+++ SUPPLIED MATERIAL

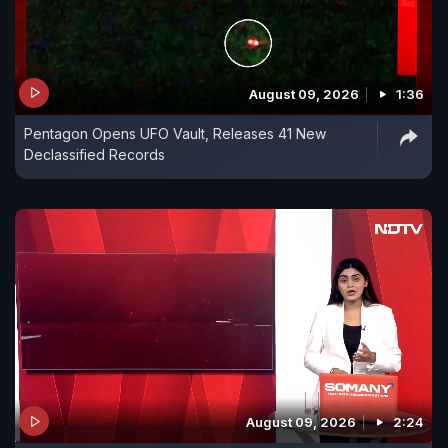
August 09, 2026
1:36
Pentagon Opens UFO Vault, Releases 41 New
Declassified Records
August 09, 2026
2:24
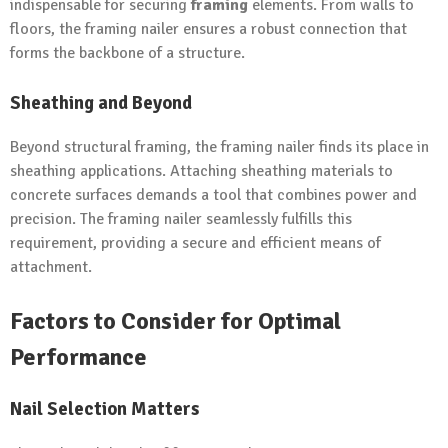
indispensable for securing
framing
elements. From walls to
floors, the framing nailer ensures a robust connection that
forms the backbone of a structure.
Sheathing and Beyond
Beyond structural framing, the framing nailer finds its place in
sheathing applications. Attaching sheathing materials to
concrete surfaces demands a tool that combines power and
precision. The framing nailer seamlessly fulfills this
requirement, providing a secure and efficient means of
attachment.
Factors to Consider for Optimal
Performance
Nail Selection Matters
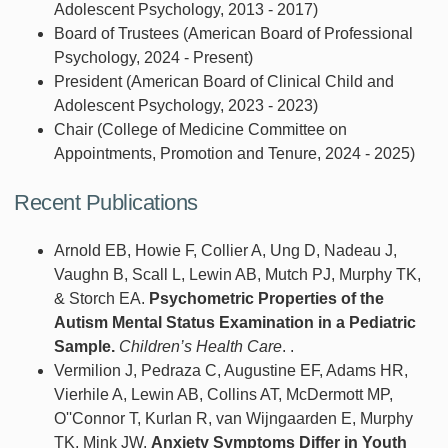
Adolescent Psychology, 2013 - 2017)
Board of Trustees (American Board of Professional
Psychology, 2024 - Present)
President (American Board of Clinical Child and
Adolescent Psychology, 2023 - 2023)
Chair (College of Medicine Committee on
Appointments, Promotion and Tenure, 2024 - 2025)
Recent Publications
Arnold EB, Howie F, Collier A, Ung D, Nadeau J,
Vaughn B, Scall L, Lewin AB, Mutch PJ, Murphy TK,
& Storch EA.
Psychometric Properties of the
Autism Mental Status Examination in a Pediatric
Sample.
Children’s Health Care
. .
Vermilion J, Pedraza C, Augustine EF, Adams HR,
Vierhile A, Lewin AB, Collins AT, McDermott MP,
O''Connor T, Kurlan R, van Wijngaarden E, Murphy
TK, Mink JW.
Anxiety Symptoms Differ in Youth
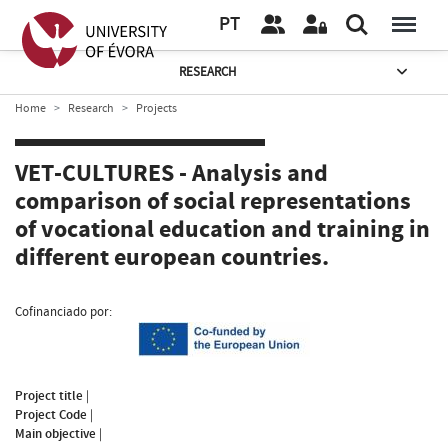
PT
RESEARCH
Home
Research
Projects
VET-CULTURES - Analysis and
comparison of social representations
of vocational education and training in
different european countries.
Cofinanciado por:
Project title
|
Project Code
|
Main objective
|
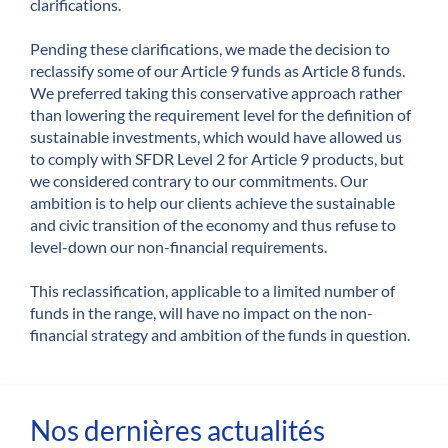
clarifications.
Pending these clarifications, we made the decision to
reclassify some of our Article 9 funds as Article 8 funds.
We preferred taking this conservative approach rather
than lowering the requirement level for the definition of
sustainable investments, which would have allowed us
to comply with SFDR Level 2 for Article 9 products, but
we considered contrary to our commitments. Our
ambition is to help our clients achieve the sustainable
and civic transition of the economy and thus refuse to
level-down our non-financial requirements.
This reclassification, applicable to a limited number of
funds in the range, will have no impact on the non-
financial strategy and ambition of the funds in question.
Nos dernières actualités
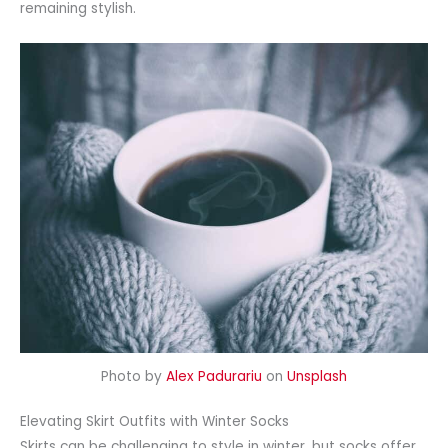
remaining stylish.
Photo by
Alex Padurariu
on
Unsplash
Elevating Skirt Outfits with Winter Socks
Skirts can be challenging to style in winter, but socks offer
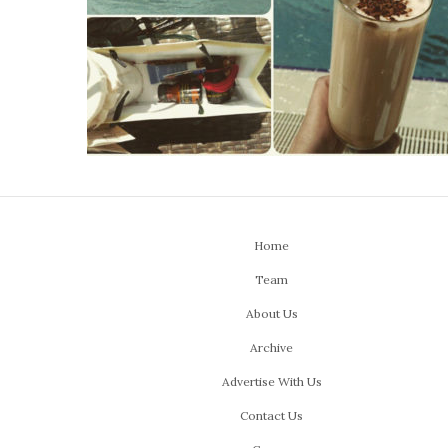
Home
Team
About Us
Archive
Advertise With Us
Contact Us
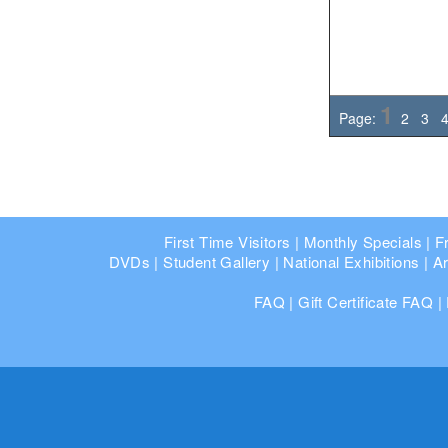
1
Page:
2
3
First Time Visitors
|
Monthly Specials
|
F
DVDs
|
Student Gallery
|
National Exhibitions
|
Ar
FAQ
|
Gift Certificate FAQ
|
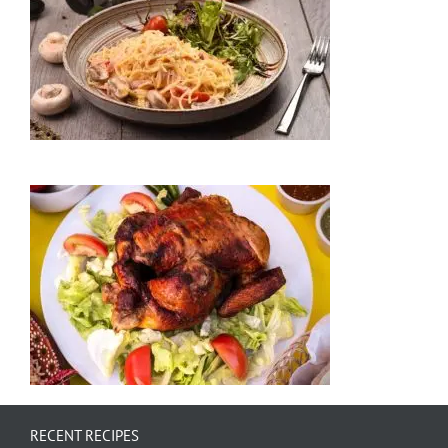
RECENT RECIPES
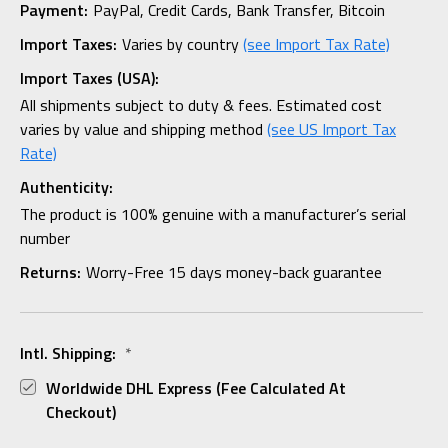
Payment:
PayPal, Credit Cards, Bank Transfer, Bitcoin
Import Taxes:
Varies by country
(see Import Tax Rate)
Import Taxes (USA):
All shipments subject to duty & fees. Estimated cost
varies by value and shipping method
(see US Import Tax
Rate)
Authenticity:
The product is 100% genuine with a manufacturer’s serial
number
Returns:
Worry-Free 15 days money-back guarantee
Intl. Shipping:
*
Worldwide DHL Express (fee Calculated At
Checkout)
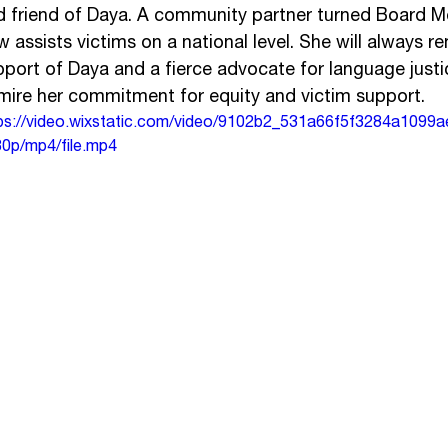
d friend of Daya. A community partner turned Board M
 assists victims on a national level. She will always re
pport of Daya and a fierce advocate for language justi
mire her commitment for equity and victim support.
ps://video.wixstatic.com/video/9102b2_531a66f5f3284a1099
0p/mp4/file.mp4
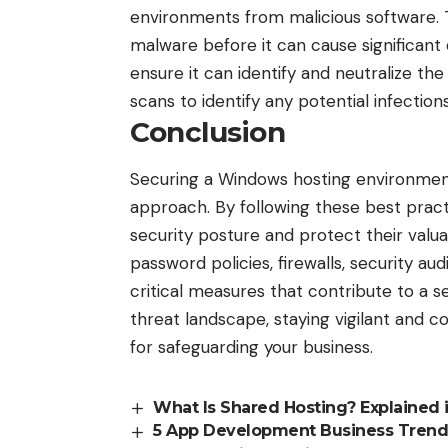
environments from malicious software. 
malware before it can cause significant
ensure it can identify and neutralize the
scans to identify any potential infection
Conclusion
Securing a Windows hosting environmen
approach. By following these best practi
security posture and protect their valu
password policies, firewalls, security au
critical measures that contribute to a 
threat landscape, staying vigilant and co
for safeguarding your business.
What Is Shared Hosting? Explained i
5 App Development Business Trend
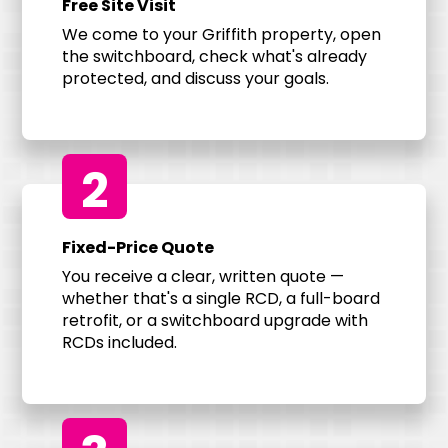
Free Site Visit
We come to your Griffith property, open
the switchboard, check what's already
protected, and discuss your goals.
2
Fixed-Price Quote
You receive a clear, written quote —
whether that's a single RCD, a full-board
retrofit, or a switchboard upgrade with
RCDs included.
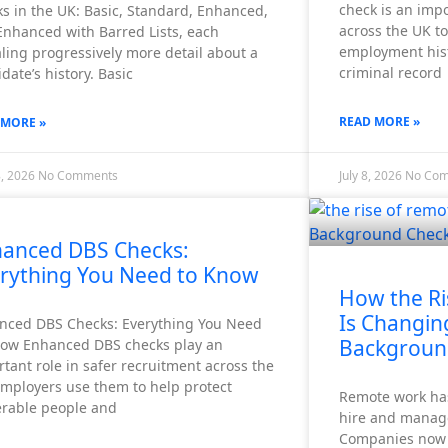
check is an imp
s in the UK: Basic, Standard, Enhanced,
across the UK to 
Enhanced with Barred Lists, each
employment histo
ling progressively more detail about a
criminal record
date’s history. Basic
READ MORE »
 MORE »
8, 2026
No Comments
July 8, 2026
No Co
anced DBS Checks:
rything You Need to Know
How the Ri
Is Changin
nced DBS Checks: Everything You Need
Backgroun
now Enhanced DBS checks play an
tant role in safer recruitment across the
Employers use them to help protect
Remote work ha
erable people and
hire and manag
Companies now r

++++++

Each line above with the word "Daya" must be returned.

d friend of Daya. A community partner turned Board M
pport of Daya and a fierce advocate for language justi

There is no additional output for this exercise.